Quelles dispositions particulières concernant les cookies ?

La mise en place de cookies peut être décidé par l’hébergeur ou par l’hébergé.

La mise en place par l’hébergeur répond en général à des besoins statistiques, l’hébergeur devra informer l’hébergé de la mise en place de tels procédés notamment afin d’informer les visiteurs de leurs droits dans le cadre de la loi informatique et libertés.

Cette obligation d’informer le visiteur reste de mise lorsque la mise en place de cookies résulte de la volonté de l’hébergé, mais le contrat peut prévoir que cette mise en place passe par l’information de l’hébergeur, voire même la soumettre à son accord.

 

Dans quelles conditions l'hébergement peut être suspendu ?

Le contrat peut prévoir un certain nombre de suspension de contrats, notamment en cas de violation des obligations contractuelles, de mise à disposition sur Internet de contenu illicite etc….

Il faudra alors prévoir dans le contrat les modalités de cette suspension . En général la suspension est précédée d’un avertissement qui s’il n’est pas suivi d’effets sera suivi d’une suspension. La durée de la suspension peut être prévue à l’avance ou bien être limitée à la régularisation du problème.

 

Quel plan de réversibilité prévoir en cas de changement de prestataire ?

Le transfert de l’hébergement du site et ou du ou des noms de domaine en fin de contrat doit absolument être prévu dans le contrat . Il est en effet plus prudent de fixer les modalités de ces transferts.

On veillera à préciser des délais pour la restitution des données afin d’éviter que l’hébergeur fasse volontairement traîner ce transfert, mais aussi fixer un délai pour que le client vienne récupérer ces données afin d’éviter de bloquer des unités de stockage.

Cette restitution doit intervenir dans un délai impératif afin de garantir la continuité du site web.

Il appartient à l’hébergé de faire attention à ce qu’aucune clause de son contrat ne lui interdise la possibilité d’être hébergé par une entreprise concurrente de son prestataire initial.

 

L'hébergeur peut-il prévoir des clauses limitant sa responsabilité ? Sont-elles légales ?
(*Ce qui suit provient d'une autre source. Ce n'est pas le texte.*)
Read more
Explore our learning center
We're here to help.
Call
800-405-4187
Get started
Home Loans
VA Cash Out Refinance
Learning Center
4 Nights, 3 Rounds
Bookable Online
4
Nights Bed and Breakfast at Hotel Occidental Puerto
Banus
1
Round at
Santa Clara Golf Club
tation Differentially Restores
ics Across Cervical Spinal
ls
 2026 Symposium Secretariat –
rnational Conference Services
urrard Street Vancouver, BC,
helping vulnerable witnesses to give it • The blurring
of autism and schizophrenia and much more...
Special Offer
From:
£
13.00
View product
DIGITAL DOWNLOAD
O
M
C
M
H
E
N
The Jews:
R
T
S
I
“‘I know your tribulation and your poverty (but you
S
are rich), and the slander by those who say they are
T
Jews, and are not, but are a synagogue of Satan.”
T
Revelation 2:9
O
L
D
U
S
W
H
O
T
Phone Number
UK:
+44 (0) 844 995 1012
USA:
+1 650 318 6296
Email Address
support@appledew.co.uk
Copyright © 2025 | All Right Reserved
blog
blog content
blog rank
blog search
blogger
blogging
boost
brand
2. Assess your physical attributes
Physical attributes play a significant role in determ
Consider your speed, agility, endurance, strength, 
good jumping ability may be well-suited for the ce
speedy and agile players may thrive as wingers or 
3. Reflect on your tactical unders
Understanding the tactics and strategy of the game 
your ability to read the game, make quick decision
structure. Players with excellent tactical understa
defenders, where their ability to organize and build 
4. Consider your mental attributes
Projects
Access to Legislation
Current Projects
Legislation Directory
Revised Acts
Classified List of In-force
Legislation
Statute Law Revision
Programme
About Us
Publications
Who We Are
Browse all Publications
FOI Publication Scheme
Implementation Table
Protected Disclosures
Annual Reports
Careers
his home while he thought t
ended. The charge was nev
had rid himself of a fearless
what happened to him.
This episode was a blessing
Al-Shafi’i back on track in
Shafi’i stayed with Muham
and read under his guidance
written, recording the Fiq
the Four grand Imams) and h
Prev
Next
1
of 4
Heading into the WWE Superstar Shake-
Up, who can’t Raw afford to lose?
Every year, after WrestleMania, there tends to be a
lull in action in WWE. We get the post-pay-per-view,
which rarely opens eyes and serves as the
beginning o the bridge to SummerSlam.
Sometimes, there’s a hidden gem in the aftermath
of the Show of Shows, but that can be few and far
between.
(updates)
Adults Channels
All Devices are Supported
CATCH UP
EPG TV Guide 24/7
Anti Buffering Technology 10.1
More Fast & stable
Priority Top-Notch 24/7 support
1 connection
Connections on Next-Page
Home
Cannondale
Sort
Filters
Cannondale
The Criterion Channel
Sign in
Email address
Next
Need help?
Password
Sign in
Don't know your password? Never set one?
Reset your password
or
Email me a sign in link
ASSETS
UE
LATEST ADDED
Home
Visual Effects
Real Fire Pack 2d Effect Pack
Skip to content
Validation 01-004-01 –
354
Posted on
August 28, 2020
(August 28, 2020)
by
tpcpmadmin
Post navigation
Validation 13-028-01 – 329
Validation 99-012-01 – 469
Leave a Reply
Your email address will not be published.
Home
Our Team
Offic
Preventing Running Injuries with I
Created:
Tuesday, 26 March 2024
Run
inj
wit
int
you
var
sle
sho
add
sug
Les clauses relatives à la responsabilité de l’hébergeur sont possibles mais certaines seront nulles :

Les clauses valides : les clauses qui limitent la responsabilité de l’hébergeur envers son cocontractant sont valides, c’est l’exercice de la liberté contractuelle. Cependant lorsque le contrat est passé avec un consommateur (non professionnel) certaines clauses peuvent être qualifiées d’abusives par un juge.

Les clauses illicites : toutes les clauses qui dérogent à la responsabilité légale mise en place par la loi du premier août 2000 sont considérées comme nulles et non écrites, dans cette hypothèse l’hébergeur ne peut pas échapper à sa responsabilité.

 

Quels sont précisément les types de contenus jugés répréhensibles par la loi ?

Il s’agit de tous les contenus dont la loi sanctionne l’existence, qu’il s’agisse de la loi pénale ou civile.

Il peut s’agir de contenus pénalement sanctionnés c’est à dire lorsqu’un texte pénal prohibe un contenu : c’est le cas des contenus racistes, discriminatoires, diffamatoires, pédophiles, ou bien de contenus constituant des contrefaçons, …

Mais il peut aussi s’agir de contenus susceptibles de faire l’objet d’un recours civil, lorsqu’un contenu entraîne un préjudice civilement sanctionnable à une autre personne.

Par conséquent tout contenu qui peut faire l’objet d’un recours devant un tribunal interne quel qu’il soit, est considéré comme répréhensible.